START Source material

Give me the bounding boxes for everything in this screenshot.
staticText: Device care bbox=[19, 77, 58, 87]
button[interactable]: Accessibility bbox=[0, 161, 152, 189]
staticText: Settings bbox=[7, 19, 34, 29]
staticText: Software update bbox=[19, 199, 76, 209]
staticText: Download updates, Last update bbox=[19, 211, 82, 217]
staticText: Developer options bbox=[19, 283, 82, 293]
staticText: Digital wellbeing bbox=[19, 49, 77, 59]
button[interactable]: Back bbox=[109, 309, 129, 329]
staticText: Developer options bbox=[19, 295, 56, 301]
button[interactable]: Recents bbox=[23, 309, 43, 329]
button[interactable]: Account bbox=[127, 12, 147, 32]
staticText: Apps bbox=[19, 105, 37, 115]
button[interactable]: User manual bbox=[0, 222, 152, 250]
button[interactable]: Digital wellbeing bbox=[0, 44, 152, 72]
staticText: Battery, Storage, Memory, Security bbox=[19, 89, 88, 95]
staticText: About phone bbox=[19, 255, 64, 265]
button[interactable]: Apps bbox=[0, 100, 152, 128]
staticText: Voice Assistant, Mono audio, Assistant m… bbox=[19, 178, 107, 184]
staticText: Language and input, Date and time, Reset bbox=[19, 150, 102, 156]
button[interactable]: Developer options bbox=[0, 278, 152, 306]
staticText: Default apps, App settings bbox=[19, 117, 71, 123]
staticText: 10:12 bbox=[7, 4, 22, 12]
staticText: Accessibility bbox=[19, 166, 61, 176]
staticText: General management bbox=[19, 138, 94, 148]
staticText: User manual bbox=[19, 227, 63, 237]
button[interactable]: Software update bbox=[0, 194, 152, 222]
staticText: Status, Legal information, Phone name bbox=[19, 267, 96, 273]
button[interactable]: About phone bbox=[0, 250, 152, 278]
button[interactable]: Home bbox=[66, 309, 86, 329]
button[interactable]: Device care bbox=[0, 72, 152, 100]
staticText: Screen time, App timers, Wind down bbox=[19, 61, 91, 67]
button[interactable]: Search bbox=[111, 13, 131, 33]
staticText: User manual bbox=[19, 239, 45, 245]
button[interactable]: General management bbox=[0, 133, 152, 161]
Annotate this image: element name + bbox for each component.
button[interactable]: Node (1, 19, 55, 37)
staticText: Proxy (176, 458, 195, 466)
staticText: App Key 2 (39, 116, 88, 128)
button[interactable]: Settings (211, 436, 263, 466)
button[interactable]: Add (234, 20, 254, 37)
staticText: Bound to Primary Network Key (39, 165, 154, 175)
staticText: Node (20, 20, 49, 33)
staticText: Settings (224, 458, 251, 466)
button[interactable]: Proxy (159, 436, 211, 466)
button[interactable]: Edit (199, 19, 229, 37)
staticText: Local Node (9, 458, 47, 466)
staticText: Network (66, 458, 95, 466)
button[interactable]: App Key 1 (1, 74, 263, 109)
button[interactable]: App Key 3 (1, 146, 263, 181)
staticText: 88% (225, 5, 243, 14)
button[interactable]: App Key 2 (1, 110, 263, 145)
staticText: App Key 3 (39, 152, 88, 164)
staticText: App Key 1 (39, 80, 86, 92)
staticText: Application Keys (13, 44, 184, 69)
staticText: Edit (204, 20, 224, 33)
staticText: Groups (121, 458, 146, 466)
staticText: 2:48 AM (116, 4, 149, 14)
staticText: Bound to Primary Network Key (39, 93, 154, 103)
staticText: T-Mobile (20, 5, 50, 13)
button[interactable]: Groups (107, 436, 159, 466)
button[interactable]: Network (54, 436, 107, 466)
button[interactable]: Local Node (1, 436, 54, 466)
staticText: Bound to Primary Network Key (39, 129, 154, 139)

END Source material

Task description
Return every line of the preceding records in which the word "Software" appears.

Written reply
staticText: Software update bbox=[19, 199, 76, 209]
button[interactable]: Software update bbox=[0, 194, 152, 222]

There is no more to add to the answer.